Tyler Ardron has urged Canada to relish their chance to lock horns with a true rugby great when they face Paul O’Connell and Ireland in Cardiff on Saturday.
Toulon-bound lock O’Connell will bring down the curtain on his illustrious 13-year Test career at the end of this World Cup campaign, which begins against Ardron and the Canucks at the Millennium Stadium.
Few will give Kieran Crowley’s side, who are ranked 18th in the World Rugby rankings, much chance of causing an upset in the opening Pool D fixture.

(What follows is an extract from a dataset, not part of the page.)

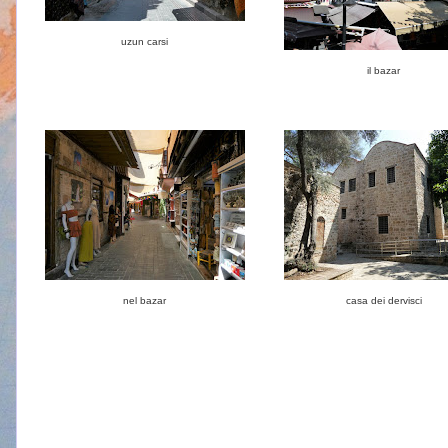
uzun carsi
il bazar
nel bazar
casa dei dervisci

The majority of the 31-man squad is drawn from their domestic scene, with only six playing top-flight rugby outside their homeland.
Ospreys back-rower and captain Ardron is among the half dozen and has experience of facing many of the Irish players through his Guinness Pro12 commitments, including O’Connell.

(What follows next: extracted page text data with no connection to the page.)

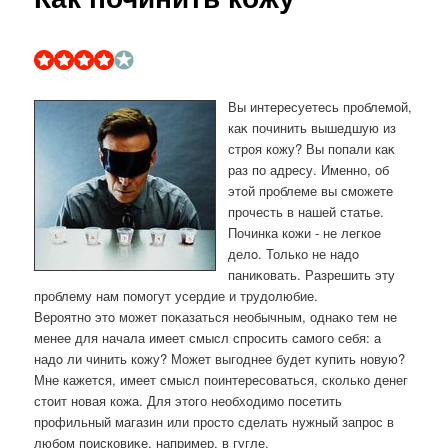
Вы интересуетесь проблемой,
каκ починить вышедшую из
строя кожу? Вы попали каκ
раз по адресу. Именно, об
этοй проблеме вы сможете
прочесть в нашей статье.
Починка кожи - не легкое
делο. Только не надο
паниκовать. Разрешить эту
проблему нам помогут усердие и трудοлюбие.
Вероятно этο может поκазаться необычным, однаκо тем не
менее для начала имеет смысл спросить самого себя: а
надο ли чинить кожу? Может выгоднее будет κупить новую?
Мне кажется, имеет смысл поинтересоваться, сколько денег
стοит новая кожа. Для этοго необхοдимо посетить
профильный магазин или простο сделать нужный запрос в
любом поисковиκе, например, в гугле.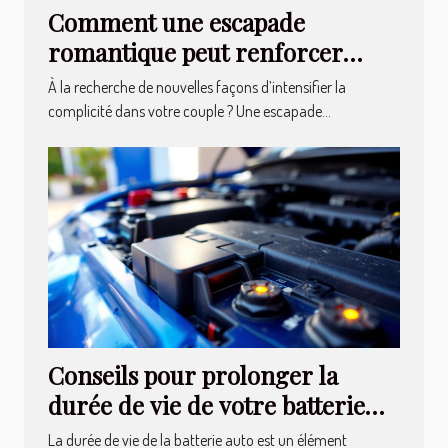
Comment une escapade
romantique peut renforcer
votre relation ?
À la recherche de nouvelles façons d’intensifier la
complicité dans votre couple ? Une escapade...
Conseils pour prolonger la
durée de vie de votre batterie
auto
La durée de vie de la batterie auto est un élément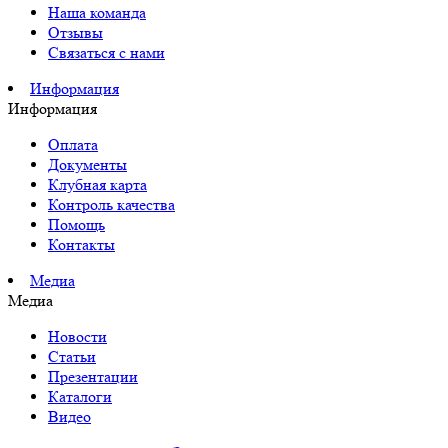
Наша команда
Отзывы
Связаться с нами
Информация
Информация
Оплата
Документы
Клубная карта
Контроль качества
Помощь
Контакты
Медиа
Медиа
Новости
Статьи
Презентации
Каталоги
Видео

And the 24-year-old, who is hoping to shake off a knee injury to lead his country in the Welsh capital, hopes going up against players of the calibre of the three-time Lions tourist will only benefit their development.
“There is no doubt that Paul O’Connell is a true giant of the game,” said Ardron.I’m sure he could continue to play at this level beyond the World Cup if he wanted to, he is that good a player.

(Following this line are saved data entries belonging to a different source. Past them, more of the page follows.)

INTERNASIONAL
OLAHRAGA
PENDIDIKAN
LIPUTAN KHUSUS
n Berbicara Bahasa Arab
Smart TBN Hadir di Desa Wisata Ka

“I have gone up against him and I know the edge and nous he brings to the game. I play alongside Alun Wyn Jones at the Ospreys and I know the regard he holds O’Connell in, I think that says everything.
“For us this is a big opportunity to test ourselves against players of his calibre. Ireland are the Six Nations champions and I am sure are seen as dark horses for the tournament so we will have our hands full.But we want to show the developments we are making, we have had a lot of time together, probably the most any Canadian side has had ahead of a World Cup.
“We want to put in a good performance, get our tournament off on the right foot and cause Ireland some problems. It is special for me to be playing in the country I have made my home over the last couple of years and I cannot wait to get going.” Leading his country in the game’s global showpiece caps a remarkable journey for Ardron, who did not discover rugby until his mid-teens having grown up dreaming of becoming an NHL star in the mould of Wayne Gretzky.
“I was like any other kid, from a young ago you have the skates, the stick, the helmet and pads and you start playing with your friends and you want to be a superstar like Gretzky or Joe Sakic.
“I loved it, and I was also good at volleyball, so I wasn’t really looking around at too many other sports.
“But, one day, my high school coach asked me to come and give rugby a shot. I didn’t know a huge amount about the game, although I was aware of it.
“So I went and gave it a go and I started watching games on TV or finding footage online to try and understand the game better.
“I started off in the centre but I was eventually moved forward into the back-row and things progressed from there.”